Minister of Justice of Spain
- In office 31 August 1981 – 3 December 1982
- Prime Minister: Leopoldo Calvo-Sotelo
- Preceded by: Francisco Fernández Ordóñez
- Succeeded by: Fernando Ledesma Bartret

Minister of Information and Tourism
- In office 4 January 1974 – 24 October 1974
- Prime Minister: Carlos Arias Navarro
- Preceded by: Fernando de Liñán
- Succeeded by: León Herrera Esteban

Personal details
- Born: 13 November 1923 Pontevedra
- Died: 10 October 1991 (aged 67) Madrid
- Party: People's Party
- Children: Pío Cabanillas Alonso

= Pío Cabanillas Gallas =

Spanish jurist and politician (1923 - 1991)

Pío Cabanillas Gallas (13 November 1923 - 10 October 1991) was a Spanish jurist and politician, who held different cabinet posts and served as a deputy in the European Parliament.

==Early life and education==
Cabanillas was born 13 November 1923 in Pontevedra. His father was a lawyer, and his uncle, Roman C., was a poet. Cabanillas held a law degree.

==Career==
Cabanillas was a member of the Council of the Realm, which was the highest advisory body in the Francoist Spain. He was the minister of information and tourism in the cabinet led by Prime Minister Arias Navarro which was formed on 4 January 1974 under Francisco Franco.
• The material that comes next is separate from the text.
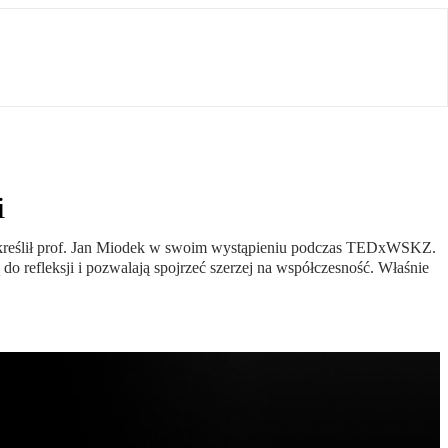
i
podkreślił prof. Jan Miodek w swoim wystąpieniu podczas TEDxWSKZ.
 refleksji i pozwalają spojrzeć szerzej na współczesność. Właśnie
Cabanillas replaced Fernando de Liñán in the post. Cabanillas was removed from office in October 1974 on the orders of Franco due to "being too liberal in lifting press censorship." Cabanillas' successor as minister of information and tourism was León Herrera Esteban.

Cabanillas was appointed justice minister on 31 August 1981, replacing Francisco Fernández Ordóñez in the post. His term ended on when Fernando Ledesma Bartret was appointed justice minister on 3 December 1982. In 1986, Cabanillas became a member of the European Parliament for the People's Party and served at the parliament until 1991.

==Views and activities==
Cabanillas was close to Manuel Fraga, former minister. Cabanillas was instrumental both in drafting the 1966 press law which dissolved the press censorship in Spain and in the transition period of Spain from dictatorship to democracy in the 1970s. Although he was described as a reformist during the late Francoist era, he was viewed as a conservative in his later years while serving at the European Parliament.

==Death==
Cabanillas died of a heart attack in Madrid on 10 October 1991.